A glowing page was added to the annals of ecclesiastical art and design in the Midwestern U.S. when the interior and exterior were later decorated beginning in 1926 under the direction Archbishop Austin Dowling, who oversaw the artistic completion of the chapel at the end of his 11-year stint as the Archbishop of St. Paul.  The firm chosen was Maginnis & Walsh of Boston.  The famous artist selected was the muralist Bancel La Farge, highlighted in this LAJ article.    

Maginnis & Walsh were the same firm Dowling had previously selected to build for him a diocesan minor seminary, at a time when Pius XI had encouraged dioceses to build minor seminaries to help facilitate vocations to the priesthood.  That was Nazareth Hall in Roseville, Minnesota, built between 1922-1923.  Dowling was impressed with their work and was thrilled with the design and decoration of Nazareth Hall's beautiful chapel of the Annunciation.  Beginning in the spring of 1923, Maginnis & Walsh subsequently worked on the Cathedral of St. Paul - completing the interior decoration, while also designing a rectory and sacristy worthy of a European cathedral (another busy project!).  

The interior of the chapel as it appeared from 1929-1988.

St. Mary's Chapel is historic for many reasons - it is the place where Fulton Sheen began his practice of a daily Holy Hour in the presence of the Blessed Sacrament before his ordination in 1919.  

The interior of the chapel after the infamous renovation of 1988 - that effectively removed the sanctuary.

In 1988 the chapel interior was renovated beyond recognition.  A miserable event, we hope it will one day be restored.  The architect was John Rauma (1926-2005), whose papers on the project can be seen at the University of Minnesota.  The liturgical designer was Frank Kacmarcik (1920-2004), remembered for his utopian "revisioning" of liturgical spaces (another infamous casualty of his work was the Sacred Heart Chapel of the Sisters of St.
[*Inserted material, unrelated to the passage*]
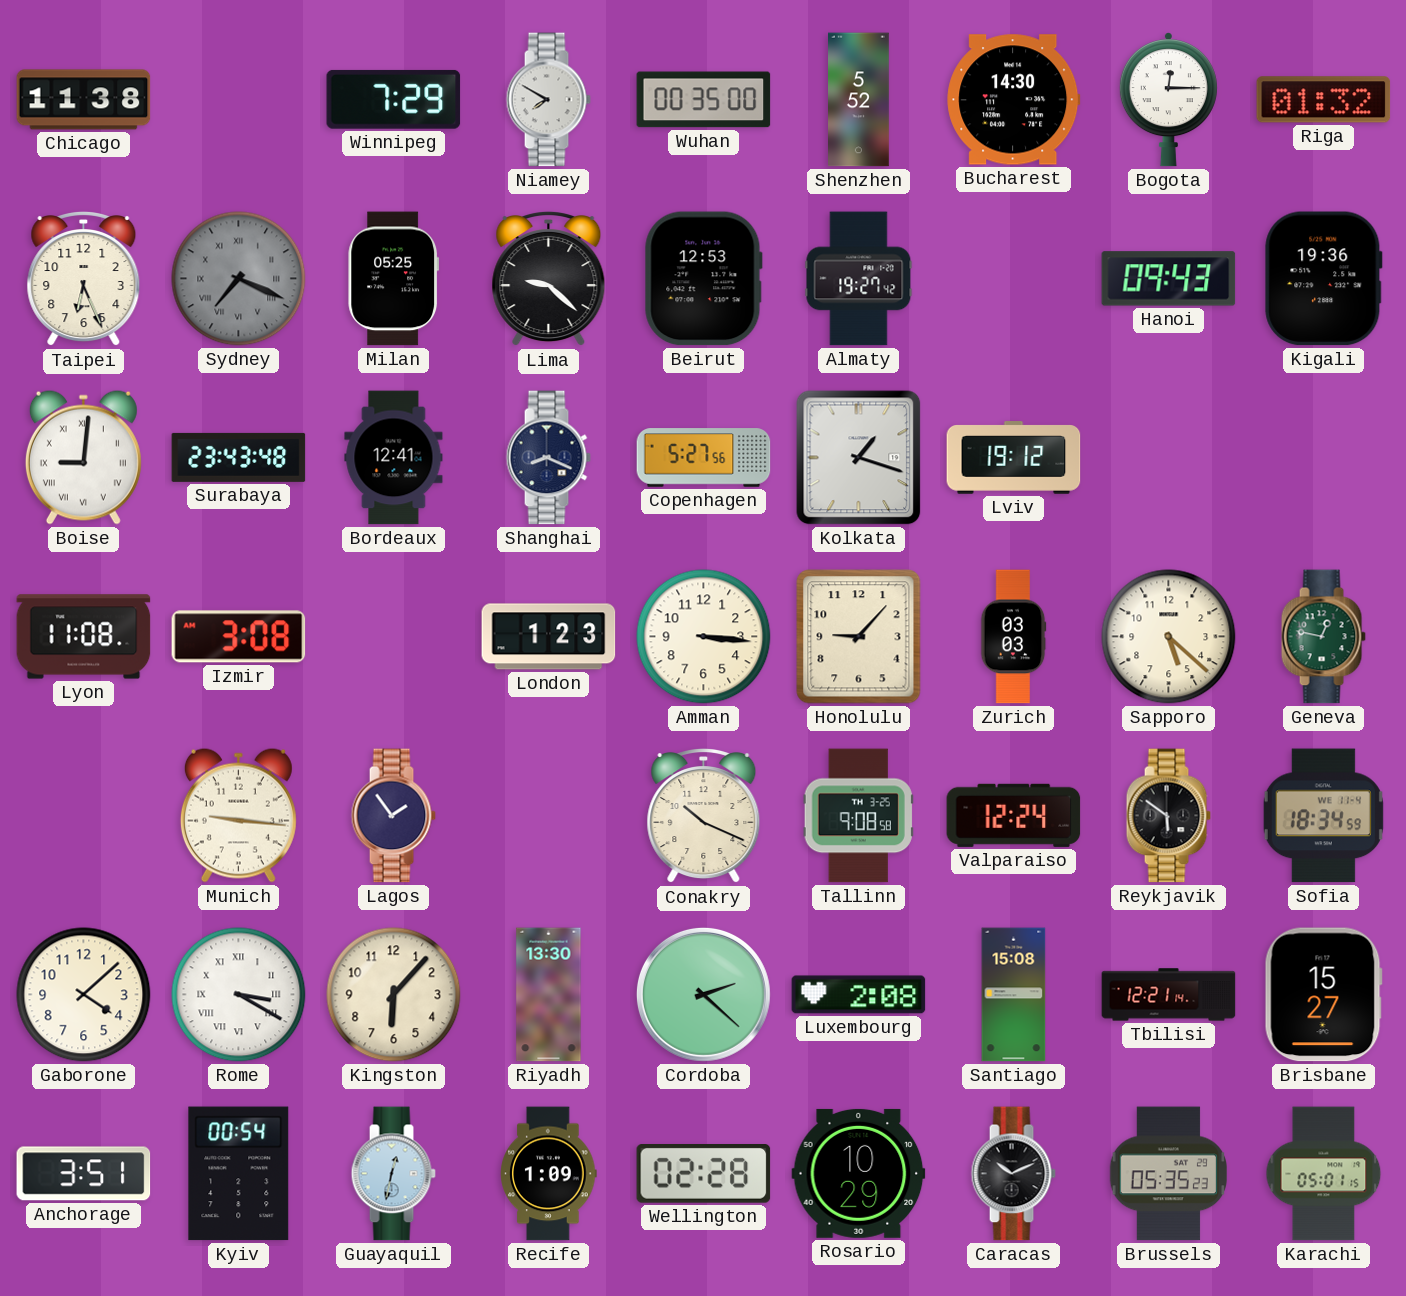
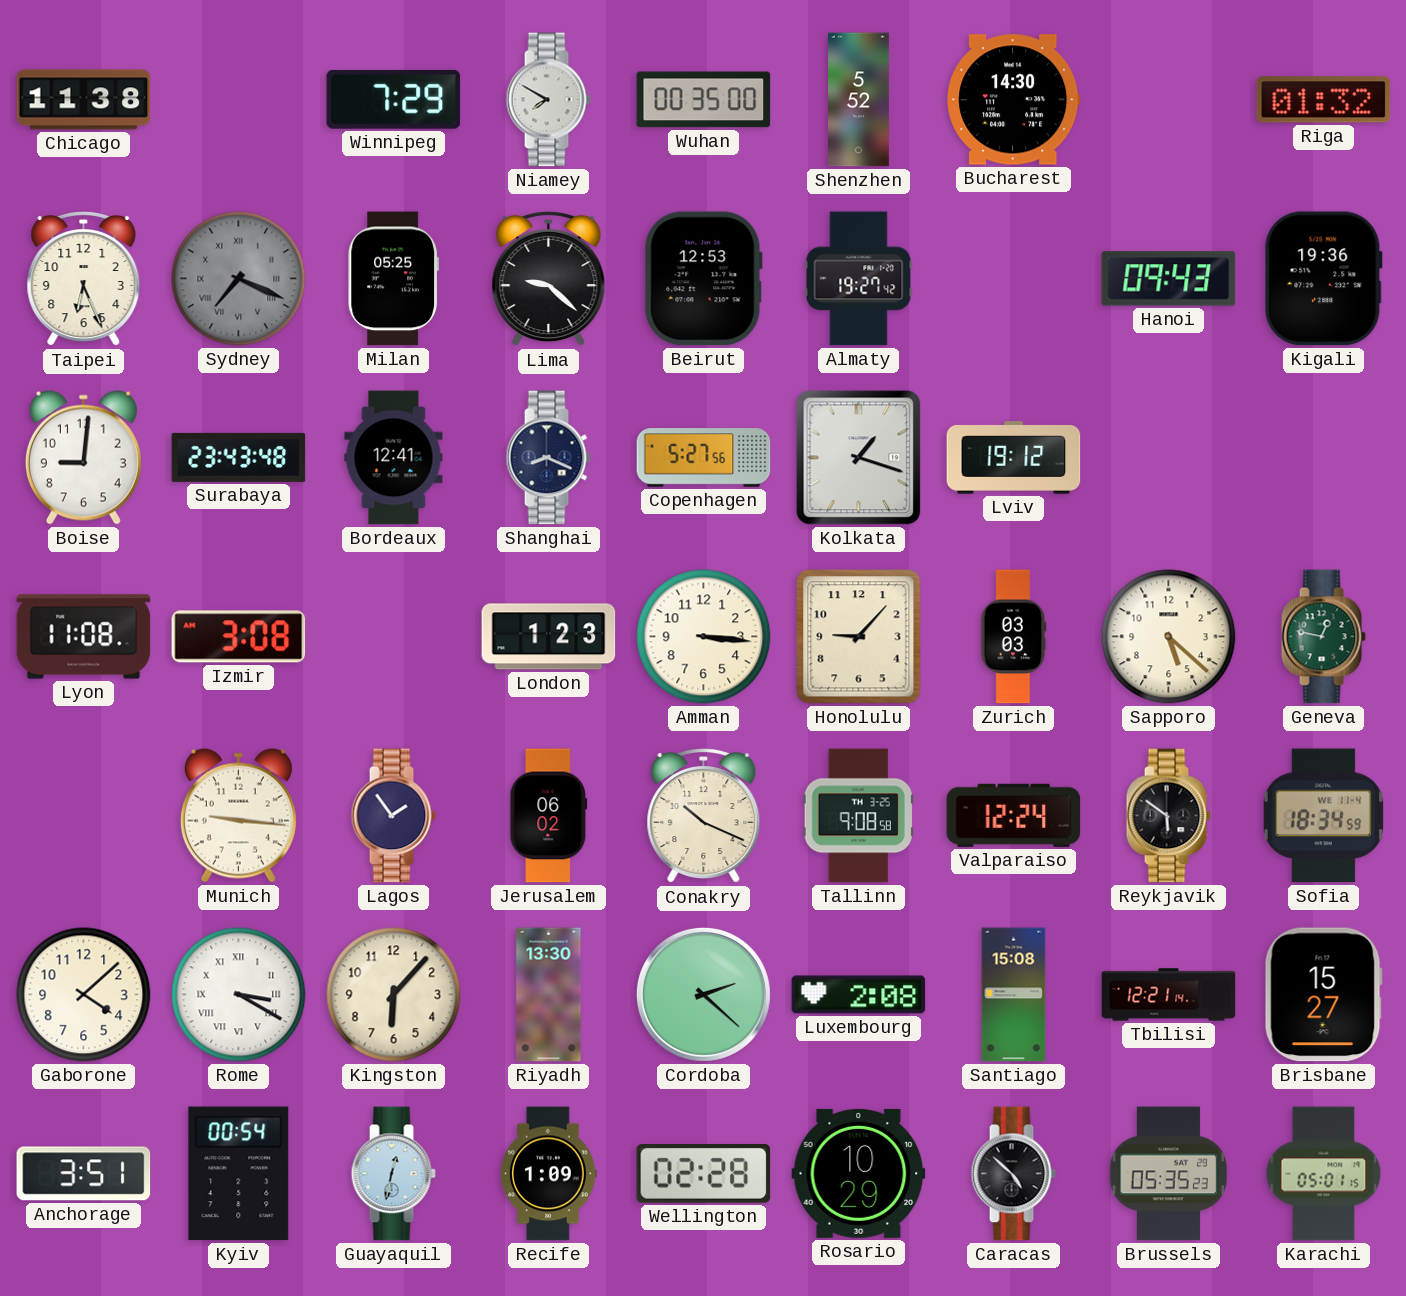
Bogota: 12:15 -> none
Boise numerals: Roman -> Arabic
Jerusalem: none -> 06:02
Caracas: 10:11 -> 4:52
Benedict in St. Joseph, Minnesota).  

The renovation was an amputation.  The art and color of the old scheme stands in marked contrast to the almost grim sobriety of the new design.  Precious sheet marble from Italy and old growth forest oak pews were removed and disappeared in dumpsters.  The imported marble floor was covered in granite.  Many in the community tried hard to absorb the astonishing developments when news came of the wreckovation.  The new look produced a blend of reactions that included a profound feeling of bewilderment, disappointment, and in some instances, indignation.  

Distinguished alumnus Professor Ralph McInerny of Notre Dame published in 2006 his autobiography entitled I Alone Have Escaped To Tell You: My Life and Pastimes in which he bemoaned the chapel's 1980s renovation: 

"The major seminary was not sold, but it has been cannibalized by St. Thomas University, an institution in ceaseless metastasis.  Jim Hill's boxcars are now college dorms.  The seminary has been pushed into a corner of the grounds near the chapel.  And, my God, the chapel.  The choir stalls are gone and one now enters from the opposite end, where the sanctuary used to be.  The place would look like a basketball court if it weren't for the stained glass windows and stations.  Such iconoclasm must have been driven by hatred of the sacred.  A generation of post-conciliar revolutionaries wreaked havoc on the church.  Well, God is merciful.  But I find it hard to forgive such sacrilege."